Hi all,
ActiveRolesProvider was introduced back in January, in order to enrich
SecurityContext with valid roles for a given principal.
But that was before the introduction of Quarkus, and the introduction
of external authentication with Quarkus Security and OIDC.
TLDR: ActiveRolesProvider became problematic since (see details
below), and I propose to merge ActiveRolesProvider into Authenticator.
This would make Authenticator the central component for resolving
principals and principal roles, significantly simplifying both code
and configuration.
That's it :-) I'm eager to know what the community thinks.
Thanks,
Alex
---------
Now, for the interested readers, some low-level details.
ActiveRolesProvider is problematic because of its signature, and the
reliance on conventions:
- Its signature expects an AuthenticatedPolarisPrincipal, thus forcing
the Authenticator to create a "temporary" instance of
AuthenticatedPolarisPrincipal, *potentially containing invalid roles*.
This makes the code error-prone. For example, let's assume a principal
has been granted "catalog_admin", but presents a JWT containing also
"service_admin":
1) JWT roles = [PRINCIPAL:ROLE:catalog_admin, PRINCIPAL:ROLE:service_admin]
2) Authenticator: creates a temporary
AuthenticatedPolarisPrincipal{roles:[PRINCIPAL:ROLE:catalog_admin,
PRINCIPAL:ROLE:service_admin]}
3) This temporary instance contains HIGHER privileges than the user was granted!
4) ActiveRolesProvider: removes the wrong role
5) Final SecurityContext:
AuthenticatedPolarisPrincipal{roles:[PRINCIPAL_ROLE:catalog_admin]}
While the final security context is correct and does not contain
"service_admin", the *temporary one does contain "service_admin" and
is thus dangerous*. It must not be leaked (injected or used).
- Even worse, if this temporary instance contains invalid roles, by
convention the default Authenticator would filter out those roles,
while the default ActiveRolesProvider would (again, by convention)

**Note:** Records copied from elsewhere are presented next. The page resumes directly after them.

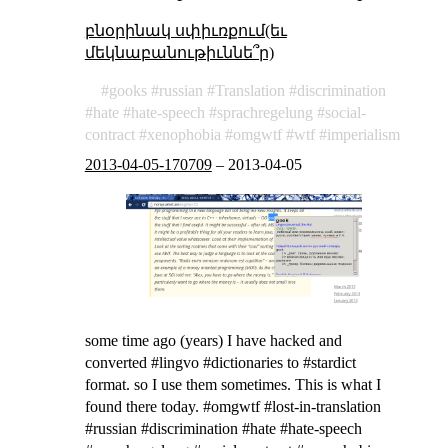
բնօրինակ սփիւռքում(եւ
մեկնաբանութիւննե՞ր)
gooks
russian
Translation
discrimination
hate
hate-speech
sprachregelung
social-
contract
xenophobia
omgwtf
wtf
imperialism
2013-04-05-170709
–
2013-04-05
some time ago (years) I have hacked and
converted #lingvo #dictionaries to #stardict
format. so I use them sometimes. This is what I
found there today. #omgwtf #lost-in-translation
#russian #discrimination #hate #hate-speech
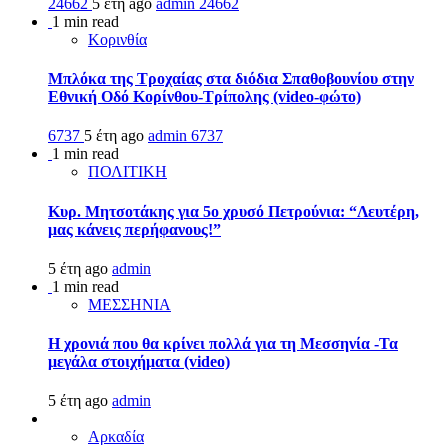
24662
5 έτη ago
admin
24662
1 min read
Κορινθία
Μπλόκα της Τροχαίας στα διόδια Σπαθοβουνίου στην
Εθνική Οδό Κορίνθου-Τρίπολης (video-φώτο)
6737
5 έτη ago
admin
6737
1 min read
ΠΟΛΙΤΙΚΗ
Κυρ. Μητσοτάκης για 5ο χρυσό Πετρούνια: “Λευτέρη,
μας κάνεις περήφανους!”
5 έτη ago
admin
1 min read
ΜΕΣΣΗΝΙΑ
Η χρονιά που θα κρίνει πολλά για τη Μεσσηνία -Τα
μεγάλα στοιχήματα (video)
5 έτη ago
admin
Αρκαδία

assume that, since no roles were presented, then all roles should be
activated. This could allow a user to obtain more roles than the JWT
allows them to. Let's suppose a user has "service_admin", but presents
a token with wrong roles:
1) JWT roles = [foo, bar]
2) Authenticator: was expecting "PRINCIPAL_ROLE:XYZ" => removes the roles
3) Authenticator: creates a temporary AuthenticatedPolarisPrincipal{roles:[]}
4) ActiveRolesProvider: roles is empty => assumes PRINCIPAL_ROLE:ALL
=> activates all roles
5) Final SecurityContext:
AuthenticatedPolarisPrincipal{roles:[PRINCIPAL_ROLE:service_admin]}
In the above scenario, the reliance on conventions results in the
principal getting higher activated roles than the JWT allowed (the JWT
above should have resulted in no roles activated). It's not a serious
security issue because only roles previously granted can be activated,
but it is concerning, because the original JWT did not contain such
roles.
Merging ActiveRolesProvider into Authenticator fixes both of the issues.